Ippocrate fu il primo a sostenere che le lacrime non erano prodotte dal cuore ma dal cervello. La psicologia, tutt’altro che elementare, delle condizioni che portano al pianto è analizzata con straordinaria acutezza. Si piange non solo per eventi tristi (morti, separazioni, solitudine, senso del peccato, dolore fisico e morale, paura, empatia per chi soffre) ma anche per circostanze liete (nascite, matrimoni, ritrovamenti, risultati eccezionali nella professione, nello studio, nello sport, empatia per chi esulta, eccetera). In uno studio in 37 paesi si è visto che malesi, polacchi, islandesi e svizzeri piangono raramente, mentre italiani, turchi e brasiliani sarebbero facili alle lacrime. Ovunque le persone anziane sono più inclini alla commozione e al pianto. Che i bambini piangano è facile da capire, ma perché gli adulti, che possono esprimersi altrimenti? Per Vingerhoets la funzione esistenziale delle lacrime per disperazione o per gioia è di accentuare oltre le possibilità del linguaggio quel che è importante per l’uomo, che è un animale fortemente sociale, nella cattiva e nella buona sorte.
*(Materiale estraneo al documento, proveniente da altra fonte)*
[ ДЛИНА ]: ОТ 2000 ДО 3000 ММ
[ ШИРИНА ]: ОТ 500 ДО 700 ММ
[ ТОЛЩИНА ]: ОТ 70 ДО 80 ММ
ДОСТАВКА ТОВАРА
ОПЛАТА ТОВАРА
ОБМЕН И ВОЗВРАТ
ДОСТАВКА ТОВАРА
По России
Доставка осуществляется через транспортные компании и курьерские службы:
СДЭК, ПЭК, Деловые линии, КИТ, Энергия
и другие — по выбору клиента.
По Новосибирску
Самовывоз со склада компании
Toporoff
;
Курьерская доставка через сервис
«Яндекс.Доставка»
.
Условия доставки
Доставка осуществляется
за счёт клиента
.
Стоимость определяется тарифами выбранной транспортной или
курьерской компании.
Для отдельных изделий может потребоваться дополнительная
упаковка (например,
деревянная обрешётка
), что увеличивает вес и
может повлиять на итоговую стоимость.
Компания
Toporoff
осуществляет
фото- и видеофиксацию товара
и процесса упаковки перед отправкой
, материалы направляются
Col pianto si cerca aiuto, conforto, partecipazione a eventi eccezionali. Le lacrime sarebbero un segnale sociale di grande importanza. Per questo, e non per un errore evolutivo, come pensava Darwin, sono rimaste. Piangono solo gli uomini perché da piccoli sono dipendenti dagli adulti più che qualunque altro essere vivente e da adulti per la loro emotività e socialità uniche nella natura. L’opinione di Vingerhoets è plausibile.